Grady Help had once been a victim, and as such was not usually spoken to directly. Melba had herself inquired about Grady Help from time to time, asking other townspeople how he was doing and whether he had preferences in daily activities, but facing him now she could not help but feel flustered and importuning. He hasn’t been a victim for years, she reminded herself, at least not actively, and so she pressed on.
“Bev Hat is dead,” she blurted and wrenched at the waist, burying her face in her hands.

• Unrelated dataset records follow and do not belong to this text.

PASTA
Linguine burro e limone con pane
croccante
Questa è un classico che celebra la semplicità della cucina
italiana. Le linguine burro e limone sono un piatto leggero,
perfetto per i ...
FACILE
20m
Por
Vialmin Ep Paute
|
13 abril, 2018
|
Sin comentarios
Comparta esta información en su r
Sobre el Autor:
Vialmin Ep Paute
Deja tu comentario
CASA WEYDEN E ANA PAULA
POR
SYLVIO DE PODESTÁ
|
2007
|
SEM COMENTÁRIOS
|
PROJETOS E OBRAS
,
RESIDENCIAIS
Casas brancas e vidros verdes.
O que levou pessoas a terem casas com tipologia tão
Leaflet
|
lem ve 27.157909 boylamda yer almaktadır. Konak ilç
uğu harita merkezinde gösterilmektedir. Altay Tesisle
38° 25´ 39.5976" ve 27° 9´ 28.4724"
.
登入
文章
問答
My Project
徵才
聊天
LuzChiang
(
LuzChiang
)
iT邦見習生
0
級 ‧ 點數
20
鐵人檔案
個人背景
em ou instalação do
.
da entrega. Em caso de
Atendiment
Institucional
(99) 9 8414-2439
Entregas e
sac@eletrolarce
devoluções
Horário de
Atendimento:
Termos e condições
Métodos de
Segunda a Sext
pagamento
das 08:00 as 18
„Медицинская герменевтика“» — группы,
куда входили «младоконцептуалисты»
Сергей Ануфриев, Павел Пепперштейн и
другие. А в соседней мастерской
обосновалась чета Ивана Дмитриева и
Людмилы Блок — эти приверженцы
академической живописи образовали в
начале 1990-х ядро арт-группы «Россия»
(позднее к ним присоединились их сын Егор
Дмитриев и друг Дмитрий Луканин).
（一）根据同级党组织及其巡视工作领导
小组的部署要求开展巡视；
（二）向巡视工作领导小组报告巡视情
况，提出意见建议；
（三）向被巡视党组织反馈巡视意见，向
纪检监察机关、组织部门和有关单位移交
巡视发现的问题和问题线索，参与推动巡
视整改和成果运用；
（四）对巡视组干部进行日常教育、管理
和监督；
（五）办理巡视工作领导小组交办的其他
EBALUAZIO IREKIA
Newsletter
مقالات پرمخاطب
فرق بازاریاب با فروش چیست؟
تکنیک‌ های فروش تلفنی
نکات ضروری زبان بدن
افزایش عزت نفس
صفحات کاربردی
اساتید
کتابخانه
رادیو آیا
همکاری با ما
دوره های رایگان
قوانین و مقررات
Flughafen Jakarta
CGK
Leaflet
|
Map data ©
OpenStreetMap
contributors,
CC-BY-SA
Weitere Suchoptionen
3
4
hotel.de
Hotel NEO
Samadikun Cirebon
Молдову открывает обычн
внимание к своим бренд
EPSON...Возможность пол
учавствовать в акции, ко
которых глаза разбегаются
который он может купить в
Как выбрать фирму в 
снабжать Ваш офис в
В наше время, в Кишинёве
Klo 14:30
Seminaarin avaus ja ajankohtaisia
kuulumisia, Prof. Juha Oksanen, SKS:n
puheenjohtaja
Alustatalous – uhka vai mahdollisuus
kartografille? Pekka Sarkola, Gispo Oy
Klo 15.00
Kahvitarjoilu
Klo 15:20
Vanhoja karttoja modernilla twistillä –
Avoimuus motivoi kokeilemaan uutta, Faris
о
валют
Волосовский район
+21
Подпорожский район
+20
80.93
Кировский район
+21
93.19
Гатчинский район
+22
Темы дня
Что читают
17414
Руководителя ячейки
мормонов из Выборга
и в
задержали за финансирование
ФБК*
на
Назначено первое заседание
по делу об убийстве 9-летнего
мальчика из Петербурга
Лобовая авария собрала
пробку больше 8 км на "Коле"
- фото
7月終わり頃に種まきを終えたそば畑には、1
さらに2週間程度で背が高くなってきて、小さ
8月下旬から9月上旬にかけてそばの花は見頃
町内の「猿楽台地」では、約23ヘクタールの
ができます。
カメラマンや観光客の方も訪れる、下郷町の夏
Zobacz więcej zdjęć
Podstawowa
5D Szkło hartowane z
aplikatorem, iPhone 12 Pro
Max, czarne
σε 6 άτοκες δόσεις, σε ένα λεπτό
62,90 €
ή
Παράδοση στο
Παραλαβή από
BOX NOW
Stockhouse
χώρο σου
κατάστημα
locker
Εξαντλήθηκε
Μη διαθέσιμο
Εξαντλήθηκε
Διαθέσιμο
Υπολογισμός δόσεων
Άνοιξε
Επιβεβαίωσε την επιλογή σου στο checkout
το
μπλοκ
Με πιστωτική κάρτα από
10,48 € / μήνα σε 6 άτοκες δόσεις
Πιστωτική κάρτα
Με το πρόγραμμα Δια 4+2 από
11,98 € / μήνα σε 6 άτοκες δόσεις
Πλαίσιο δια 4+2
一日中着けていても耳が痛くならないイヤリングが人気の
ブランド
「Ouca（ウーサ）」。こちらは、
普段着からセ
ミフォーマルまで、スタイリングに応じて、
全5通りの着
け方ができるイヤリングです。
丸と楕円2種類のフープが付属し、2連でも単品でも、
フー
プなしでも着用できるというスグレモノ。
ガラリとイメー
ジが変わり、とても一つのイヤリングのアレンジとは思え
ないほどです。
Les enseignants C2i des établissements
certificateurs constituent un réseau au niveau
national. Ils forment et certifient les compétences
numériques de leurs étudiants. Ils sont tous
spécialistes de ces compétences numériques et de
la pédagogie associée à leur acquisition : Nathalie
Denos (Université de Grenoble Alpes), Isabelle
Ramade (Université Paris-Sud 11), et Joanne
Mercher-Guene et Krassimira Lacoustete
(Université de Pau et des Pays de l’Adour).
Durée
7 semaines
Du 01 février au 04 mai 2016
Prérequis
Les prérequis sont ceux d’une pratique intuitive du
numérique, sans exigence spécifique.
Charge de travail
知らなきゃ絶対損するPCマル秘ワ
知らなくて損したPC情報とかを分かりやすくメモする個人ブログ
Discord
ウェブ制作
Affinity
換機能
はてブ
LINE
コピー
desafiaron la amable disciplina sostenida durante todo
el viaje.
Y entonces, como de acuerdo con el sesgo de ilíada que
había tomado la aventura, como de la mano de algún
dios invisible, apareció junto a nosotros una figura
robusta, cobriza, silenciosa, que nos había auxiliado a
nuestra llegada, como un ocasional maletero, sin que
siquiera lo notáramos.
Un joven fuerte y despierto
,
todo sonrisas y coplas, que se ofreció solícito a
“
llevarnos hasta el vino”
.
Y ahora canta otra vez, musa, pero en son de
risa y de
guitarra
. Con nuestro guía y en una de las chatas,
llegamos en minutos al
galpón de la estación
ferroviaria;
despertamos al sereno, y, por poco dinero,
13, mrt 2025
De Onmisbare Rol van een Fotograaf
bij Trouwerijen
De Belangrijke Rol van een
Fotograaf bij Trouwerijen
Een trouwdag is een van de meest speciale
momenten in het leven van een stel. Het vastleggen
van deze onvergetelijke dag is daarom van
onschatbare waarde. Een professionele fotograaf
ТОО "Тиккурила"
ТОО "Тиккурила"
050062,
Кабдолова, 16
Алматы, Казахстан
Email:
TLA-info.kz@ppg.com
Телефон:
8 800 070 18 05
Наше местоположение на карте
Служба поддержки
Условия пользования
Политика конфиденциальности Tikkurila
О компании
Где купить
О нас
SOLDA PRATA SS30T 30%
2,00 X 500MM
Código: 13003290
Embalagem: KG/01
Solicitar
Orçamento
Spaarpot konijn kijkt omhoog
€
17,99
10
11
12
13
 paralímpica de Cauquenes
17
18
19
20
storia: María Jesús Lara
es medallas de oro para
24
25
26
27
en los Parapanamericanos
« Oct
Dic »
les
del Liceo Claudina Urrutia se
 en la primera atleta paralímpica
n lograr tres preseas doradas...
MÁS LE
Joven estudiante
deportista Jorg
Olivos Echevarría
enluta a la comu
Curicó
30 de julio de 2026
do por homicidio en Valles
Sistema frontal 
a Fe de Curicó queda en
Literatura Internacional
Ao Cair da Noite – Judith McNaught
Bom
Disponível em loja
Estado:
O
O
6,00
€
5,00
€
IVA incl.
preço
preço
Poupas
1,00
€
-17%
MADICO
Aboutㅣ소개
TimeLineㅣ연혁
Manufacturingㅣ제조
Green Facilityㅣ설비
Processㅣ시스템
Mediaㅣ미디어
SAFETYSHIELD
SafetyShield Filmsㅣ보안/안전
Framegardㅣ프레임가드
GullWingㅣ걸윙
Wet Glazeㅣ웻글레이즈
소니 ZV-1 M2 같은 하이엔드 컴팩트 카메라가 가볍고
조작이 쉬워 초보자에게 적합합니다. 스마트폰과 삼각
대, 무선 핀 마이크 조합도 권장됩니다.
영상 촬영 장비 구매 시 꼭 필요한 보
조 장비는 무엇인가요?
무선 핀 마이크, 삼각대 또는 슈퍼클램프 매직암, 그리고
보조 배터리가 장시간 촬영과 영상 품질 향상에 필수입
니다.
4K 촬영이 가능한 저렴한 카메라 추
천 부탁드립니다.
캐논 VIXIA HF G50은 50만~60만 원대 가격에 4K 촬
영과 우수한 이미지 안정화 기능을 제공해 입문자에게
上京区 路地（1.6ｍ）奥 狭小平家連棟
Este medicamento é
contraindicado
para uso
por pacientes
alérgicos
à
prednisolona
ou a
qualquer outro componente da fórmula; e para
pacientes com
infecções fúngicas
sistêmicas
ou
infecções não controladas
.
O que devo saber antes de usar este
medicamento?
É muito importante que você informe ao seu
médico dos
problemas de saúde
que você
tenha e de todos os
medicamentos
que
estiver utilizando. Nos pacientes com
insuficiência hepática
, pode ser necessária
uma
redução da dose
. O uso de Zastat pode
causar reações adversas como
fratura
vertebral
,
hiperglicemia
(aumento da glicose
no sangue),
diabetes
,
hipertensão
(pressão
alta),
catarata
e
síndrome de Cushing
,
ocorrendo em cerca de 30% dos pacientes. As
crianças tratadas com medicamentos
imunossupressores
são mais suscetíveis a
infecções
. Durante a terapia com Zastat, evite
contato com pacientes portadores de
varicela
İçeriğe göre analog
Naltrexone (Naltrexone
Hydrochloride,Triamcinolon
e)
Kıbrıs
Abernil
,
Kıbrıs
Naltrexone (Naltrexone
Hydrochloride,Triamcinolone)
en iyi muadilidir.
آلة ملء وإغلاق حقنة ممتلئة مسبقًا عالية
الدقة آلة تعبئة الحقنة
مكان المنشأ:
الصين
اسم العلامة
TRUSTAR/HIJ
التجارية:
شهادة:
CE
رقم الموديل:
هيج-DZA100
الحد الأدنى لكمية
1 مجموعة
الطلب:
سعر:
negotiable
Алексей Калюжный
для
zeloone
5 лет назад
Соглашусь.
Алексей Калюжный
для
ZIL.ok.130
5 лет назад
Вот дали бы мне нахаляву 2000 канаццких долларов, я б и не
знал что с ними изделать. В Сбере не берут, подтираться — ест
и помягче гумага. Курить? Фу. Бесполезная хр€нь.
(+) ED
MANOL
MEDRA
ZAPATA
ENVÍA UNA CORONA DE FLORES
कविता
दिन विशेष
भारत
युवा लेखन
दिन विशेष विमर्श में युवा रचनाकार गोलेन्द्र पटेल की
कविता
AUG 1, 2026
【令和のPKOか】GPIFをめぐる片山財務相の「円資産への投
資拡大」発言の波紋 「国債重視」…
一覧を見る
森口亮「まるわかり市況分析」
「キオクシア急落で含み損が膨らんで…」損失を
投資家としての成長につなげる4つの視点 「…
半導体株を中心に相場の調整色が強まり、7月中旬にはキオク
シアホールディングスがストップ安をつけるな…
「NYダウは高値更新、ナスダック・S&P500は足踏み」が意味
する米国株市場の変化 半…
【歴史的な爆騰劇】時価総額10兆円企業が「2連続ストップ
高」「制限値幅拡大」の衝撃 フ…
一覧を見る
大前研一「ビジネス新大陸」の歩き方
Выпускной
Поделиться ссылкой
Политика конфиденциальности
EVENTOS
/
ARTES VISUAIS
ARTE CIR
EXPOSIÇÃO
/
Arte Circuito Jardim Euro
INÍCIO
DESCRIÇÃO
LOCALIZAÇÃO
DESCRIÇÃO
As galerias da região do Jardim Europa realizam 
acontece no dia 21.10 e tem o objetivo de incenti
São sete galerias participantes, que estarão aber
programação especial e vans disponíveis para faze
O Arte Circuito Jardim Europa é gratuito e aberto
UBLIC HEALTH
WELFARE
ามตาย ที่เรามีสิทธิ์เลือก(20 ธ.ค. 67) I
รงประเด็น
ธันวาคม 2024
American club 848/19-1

“Well that’s not so,” said Grady Help gently and Melba uncovered her face. Grady Help’s voice was soft and weak but it did not break. It wasn’t precisely firm, thought Melba, but it held together, possessed of a coagulated quality, like the innocuous cheese Zeno Zuzzo fed her after meals for several months when she was still a schoolgirl. He claimed it was an experiment, although he had never told her the purpose or results. Melba almost smiled at Grady Help’s voice; it was a triumph for a former victim, she reasoned, and blushed, not knowing the best way to recognize a former victim’s triumph, if tacit approval was suitable or if something more demonstrative was in order, and if the former, how to be certain the tacit approval had registered as such, and if the latter, whether or not the demonstration should center around an impulsive hug, and if yes, how to summon sufficient propulsion and which part of Grady Help’s loosely jointed body to encircle. Perhaps she should just grasp his hand in both of hers and press the knuckles to her cheek.